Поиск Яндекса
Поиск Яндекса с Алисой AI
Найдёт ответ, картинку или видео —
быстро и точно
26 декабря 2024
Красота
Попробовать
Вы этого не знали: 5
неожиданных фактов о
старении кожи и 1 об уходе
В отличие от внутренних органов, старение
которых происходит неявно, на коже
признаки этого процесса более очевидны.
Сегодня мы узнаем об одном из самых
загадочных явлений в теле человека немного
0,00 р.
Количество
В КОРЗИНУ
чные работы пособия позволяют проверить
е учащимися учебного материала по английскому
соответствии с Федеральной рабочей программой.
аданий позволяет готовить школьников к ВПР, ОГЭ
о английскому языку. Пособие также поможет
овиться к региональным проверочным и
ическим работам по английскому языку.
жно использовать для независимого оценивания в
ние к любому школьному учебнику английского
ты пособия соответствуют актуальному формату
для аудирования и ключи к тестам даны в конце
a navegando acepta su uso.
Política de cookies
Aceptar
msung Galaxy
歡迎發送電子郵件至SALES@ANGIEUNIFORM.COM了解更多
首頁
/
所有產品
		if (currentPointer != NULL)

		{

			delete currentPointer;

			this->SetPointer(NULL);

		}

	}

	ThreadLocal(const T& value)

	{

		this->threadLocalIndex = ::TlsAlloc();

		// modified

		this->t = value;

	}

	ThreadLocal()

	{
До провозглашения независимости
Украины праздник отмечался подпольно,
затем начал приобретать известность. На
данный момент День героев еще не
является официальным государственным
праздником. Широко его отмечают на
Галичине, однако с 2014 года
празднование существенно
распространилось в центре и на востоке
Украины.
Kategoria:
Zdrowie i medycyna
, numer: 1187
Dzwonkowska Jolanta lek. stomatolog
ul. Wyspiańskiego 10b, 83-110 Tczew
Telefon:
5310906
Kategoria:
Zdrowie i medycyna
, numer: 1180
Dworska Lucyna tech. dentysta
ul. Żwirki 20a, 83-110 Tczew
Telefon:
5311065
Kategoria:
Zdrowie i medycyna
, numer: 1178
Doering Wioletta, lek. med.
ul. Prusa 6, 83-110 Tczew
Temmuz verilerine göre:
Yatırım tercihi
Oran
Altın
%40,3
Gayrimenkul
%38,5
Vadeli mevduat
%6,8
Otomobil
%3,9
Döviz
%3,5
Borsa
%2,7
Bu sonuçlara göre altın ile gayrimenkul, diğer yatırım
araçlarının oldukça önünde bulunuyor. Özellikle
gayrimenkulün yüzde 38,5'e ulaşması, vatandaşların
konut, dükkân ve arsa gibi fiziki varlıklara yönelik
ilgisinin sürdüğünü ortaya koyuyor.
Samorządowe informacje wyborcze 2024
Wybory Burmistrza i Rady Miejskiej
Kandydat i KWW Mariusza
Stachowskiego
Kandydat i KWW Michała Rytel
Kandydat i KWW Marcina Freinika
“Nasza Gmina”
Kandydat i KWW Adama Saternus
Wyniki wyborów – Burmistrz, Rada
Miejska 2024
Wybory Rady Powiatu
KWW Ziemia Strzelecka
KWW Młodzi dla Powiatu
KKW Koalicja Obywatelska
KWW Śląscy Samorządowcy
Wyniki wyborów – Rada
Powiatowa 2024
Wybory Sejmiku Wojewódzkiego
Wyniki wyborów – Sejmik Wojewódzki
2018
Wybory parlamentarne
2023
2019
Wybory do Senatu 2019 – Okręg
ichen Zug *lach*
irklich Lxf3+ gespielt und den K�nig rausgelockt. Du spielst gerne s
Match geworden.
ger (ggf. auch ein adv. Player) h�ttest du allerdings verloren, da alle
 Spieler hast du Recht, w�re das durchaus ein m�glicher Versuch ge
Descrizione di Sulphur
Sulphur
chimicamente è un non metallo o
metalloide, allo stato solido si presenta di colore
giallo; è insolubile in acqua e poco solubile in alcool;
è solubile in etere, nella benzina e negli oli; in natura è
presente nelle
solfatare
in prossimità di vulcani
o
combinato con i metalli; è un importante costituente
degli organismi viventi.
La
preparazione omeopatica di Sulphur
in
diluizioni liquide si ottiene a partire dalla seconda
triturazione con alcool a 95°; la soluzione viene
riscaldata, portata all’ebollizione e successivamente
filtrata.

□ □ □ □ □

## TASK ITEM
Each entry above must be set down again without alteration.

## TASK OUTPUT
Поиск Яндекса
Поиск Яндекса с Алисой AI
Найдёт ответ, картинку или видео —
быстро и точно
26 декабря 2024
Красота
Попробовать
Вы этого не знали: 5
неожиданных фактов о
старении кожи и 1 об уходе
В отличие от внутренних органов, старение
которых происходит неявно, на коже
признаки этого процесса более очевидны.
Сегодня мы узнаем об одном из самых
загадочных явлений в теле человека немного
0,00 р.
Количество
В КОРЗИНУ
чные работы пособия позволяют проверить
е учащимися учебного материала по английскому
соответствии с Федеральной рабочей программой.
аданий позволяет готовить школьников к ВПР, ОГЭ
о английскому языку. Пособие также поможет
овиться к региональным проверочным и
ическим работам по английскому языку.
жно использовать для независимого оценивания в
ние к любому школьному учебнику английского
ты пособия соответствуют актуальному формату
для аудирования и ключи к тестам даны в конце
a navegando acepta su uso.
Política de cookies
Aceptar
msung Galaxy
歡迎發送電子郵件至SALES@ANGIEUNIFORM.COM了解更多
首頁
/
所有產品
		if (currentPointer != NULL)

		{

			delete currentPointer;

			this->SetPointer(NULL);

		}

	}

	ThreadLocal(const T& value)

	{

		this->threadLocalIndex = ::TlsAlloc();

		// modified

		this->t = value;

	}

	ThreadLocal()

	{
До провозглашения независимости
Украины праздник отмечался подпольно,
затем начал приобретать известность. На
данный момент День героев еще не
является официальным государственным
праздником. Широко его отмечают на
Галичине, однако с 2014 года
празднование существенно
распространилось в центре и на востоке
Украины.
Kategoria:
Zdrowie i medycyna
, numer: 1187
Dzwonkowska Jolanta lek. stomatolog
ul. Wyspiańskiego 10b, 83-110 Tczew
Telefon:
5310906
Kategoria:
Zdrowie i medycyna
, numer: 1180
Dworska Lucyna tech. dentysta
ul. Żwirki 20a, 83-110 Tczew
Telefon:
5311065
Kategoria:
Zdrowie i medycyna
, numer: 1178
Doering Wioletta, lek. med.
ul. Prusa 6, 83-110 Tczew
Temmuz verilerine göre:
Yatırım tercihi
Oran
Altın
%40,3
Gayrimenkul
%38,5
Vadeli mevduat
%6,8
Otomobil
%3,9
Döviz
%3,5
Borsa
%2,7
Bu sonuçlara göre altın ile gayrimenkul, diğer yatırım
araçlarının oldukça önünde bulunuyor. Özellikle
gayrimenkulün yüzde 38,5'e ulaşması, vatandaşların
konut, dükkân ve arsa gibi fiziki varlıklara yönelik
ilgisinin sürdüğünü ortaya koyuyor.
Samorządowe informacje wyborcze 2024
Wybory Burmistrza i Rady Miejskiej
Kandydat i KWW Mariusza
Stachowskiego
Kandydat i KWW Michała Rytel
Kandydat i KWW Marcina Freinika
“Nasza Gmina”
Kandydat i KWW Adama Saternus
Wyniki wyborów – Burmistrz, Rada
Miejska 2024
Wybory Rady Powiatu
KWW Ziemia Strzelecka
KWW Młodzi dla Powiatu
KKW Koalicja Obywatelska
KWW Śląscy Samorządowcy
Wyniki wyborów – Rada
Powiatowa 2024
Wybory Sejmiku Wojewódzkiego
Wyniki wyborów – Sejmik Wojewódzki
2018
Wybory parlamentarne
2023
2019
Wybory do Senatu 2019 – Okręg
ichen Zug *lach*
irklich Lxf3+ gespielt und den K�nig rausgelockt. Du spielst gerne s
Match geworden.
ger (ggf. auch ein adv. Player) h�ttest du allerdings verloren, da alle
 Spieler hast du Recht, w�re das durchaus ein m�glicher Versuch ge
Descrizione di Sulphur
Sulphur
chimicamente è un non metallo o
metalloide, allo stato solido si presenta di colore
giallo; è insolubile in acqua e poco solubile in alcool;
è solubile in etere, nella benzina e negli oli; in natura è
presente nelle
solfatare
in prossimità di vulcani
o
combinato con i metalli; è un importante costituente
degli organismi viventi.
La
preparazione omeopatica di Sulphur
in
diluizioni liquide si ottiene a partire dalla seconda
triturazione con alcool a 95°; la soluzione viene
riscaldata, portata all’ebollizione e successivamente
filtrata.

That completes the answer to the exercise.